| DATA RECORDS |
****************************************

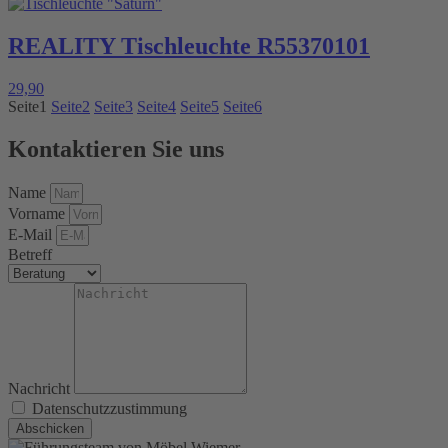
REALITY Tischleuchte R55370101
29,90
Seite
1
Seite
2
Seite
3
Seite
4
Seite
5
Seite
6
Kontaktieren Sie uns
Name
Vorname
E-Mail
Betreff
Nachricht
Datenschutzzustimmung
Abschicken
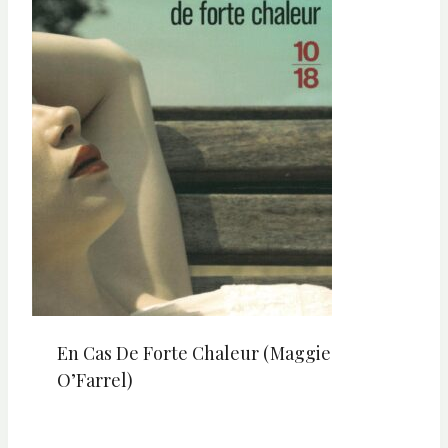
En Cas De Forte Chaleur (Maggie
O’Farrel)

****************************************

Without the pictures, write out the listing exactly as it appears above.

| ANSWER SPACE |
REALITY Tischleuchte R55370101
29,90
Seite
1
Seite
2
Seite
3
Seite
4
Seite
5
Seite
6
Kontaktieren Sie uns
Name
Vorname
E-Mail
Betreff
Nachricht
Datenschutzzustimmung
Abschicken
En Cas De Forte Chaleur (Maggie
O’Farrel)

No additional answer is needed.